(Extracted information begins)

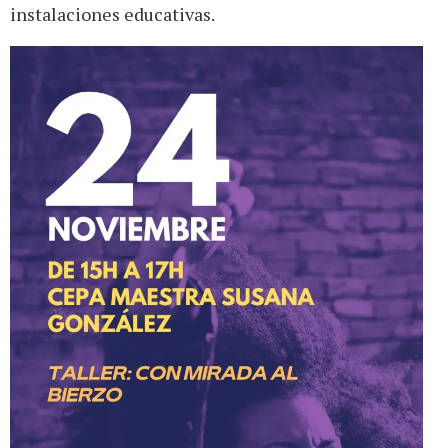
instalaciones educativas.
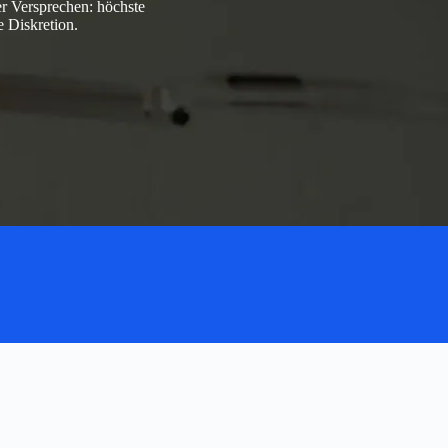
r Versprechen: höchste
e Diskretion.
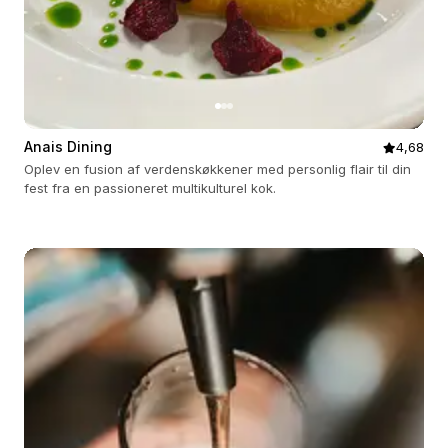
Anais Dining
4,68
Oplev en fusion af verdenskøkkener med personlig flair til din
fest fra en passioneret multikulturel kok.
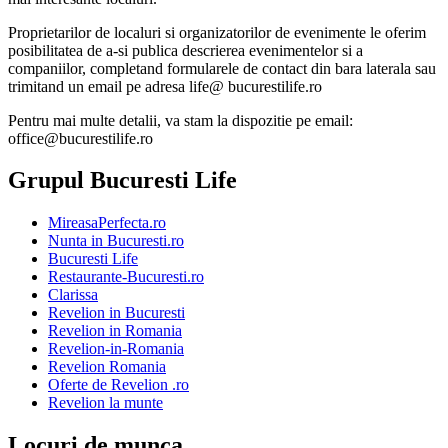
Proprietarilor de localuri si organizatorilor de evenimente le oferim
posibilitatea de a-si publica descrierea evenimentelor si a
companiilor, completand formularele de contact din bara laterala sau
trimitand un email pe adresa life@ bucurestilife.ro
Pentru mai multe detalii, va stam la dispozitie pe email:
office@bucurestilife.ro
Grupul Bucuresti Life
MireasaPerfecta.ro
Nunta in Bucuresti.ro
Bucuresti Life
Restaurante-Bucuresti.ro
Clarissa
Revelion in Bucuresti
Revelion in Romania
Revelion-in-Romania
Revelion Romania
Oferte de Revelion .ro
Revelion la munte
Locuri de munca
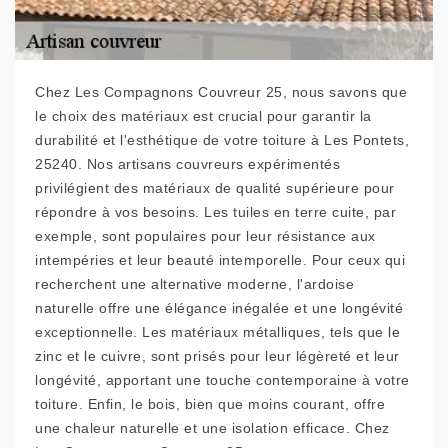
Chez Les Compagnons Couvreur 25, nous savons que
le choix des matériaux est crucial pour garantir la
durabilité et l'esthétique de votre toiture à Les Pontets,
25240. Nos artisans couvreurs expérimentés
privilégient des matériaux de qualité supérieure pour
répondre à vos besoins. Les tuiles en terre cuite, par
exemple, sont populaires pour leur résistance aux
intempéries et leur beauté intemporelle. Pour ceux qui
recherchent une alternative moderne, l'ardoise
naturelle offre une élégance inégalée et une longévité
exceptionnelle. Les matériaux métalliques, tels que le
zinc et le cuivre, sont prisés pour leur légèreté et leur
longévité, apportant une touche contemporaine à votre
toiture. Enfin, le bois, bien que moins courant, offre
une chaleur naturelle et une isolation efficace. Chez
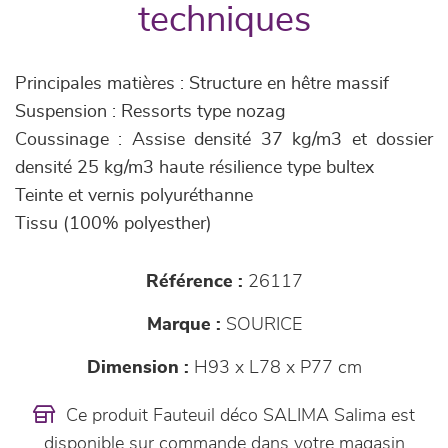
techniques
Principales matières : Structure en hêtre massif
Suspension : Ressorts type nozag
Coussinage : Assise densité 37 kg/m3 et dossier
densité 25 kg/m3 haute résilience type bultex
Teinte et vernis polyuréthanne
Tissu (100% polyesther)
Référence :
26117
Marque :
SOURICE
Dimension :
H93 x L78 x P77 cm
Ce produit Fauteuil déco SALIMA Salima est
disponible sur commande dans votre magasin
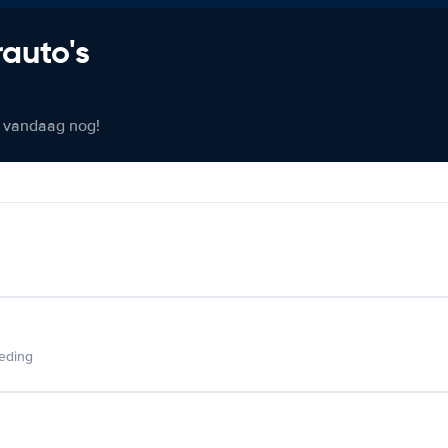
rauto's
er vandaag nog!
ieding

(Extracted information ends)
(Extracted information begins)

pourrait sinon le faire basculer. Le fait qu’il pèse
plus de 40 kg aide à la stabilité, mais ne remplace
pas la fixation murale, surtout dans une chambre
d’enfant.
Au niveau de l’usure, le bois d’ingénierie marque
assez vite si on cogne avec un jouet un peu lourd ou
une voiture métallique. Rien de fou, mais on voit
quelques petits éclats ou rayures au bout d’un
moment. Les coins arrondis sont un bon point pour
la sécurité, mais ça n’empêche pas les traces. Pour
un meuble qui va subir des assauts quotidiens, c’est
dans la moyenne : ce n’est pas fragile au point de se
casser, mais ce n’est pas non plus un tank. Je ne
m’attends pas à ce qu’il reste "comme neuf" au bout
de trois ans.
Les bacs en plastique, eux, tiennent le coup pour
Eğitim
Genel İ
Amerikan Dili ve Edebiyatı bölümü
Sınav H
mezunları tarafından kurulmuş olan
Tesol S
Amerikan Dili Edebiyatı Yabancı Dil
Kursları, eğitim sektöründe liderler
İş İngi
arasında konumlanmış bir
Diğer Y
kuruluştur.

(Extracted information ends)

**Exercise directions**.
What lines in the data above contain the word "mais"? Show them all.

**Final answer**.
plus de 40 kg aide à la stabilité, mais ne remplace
une voiture métallique. Rien de fou, mais on voit
la sécurité, mais ça n’empêche pas les traces. Pour
casser, mais ce n’est pas non plus un tank. Je ne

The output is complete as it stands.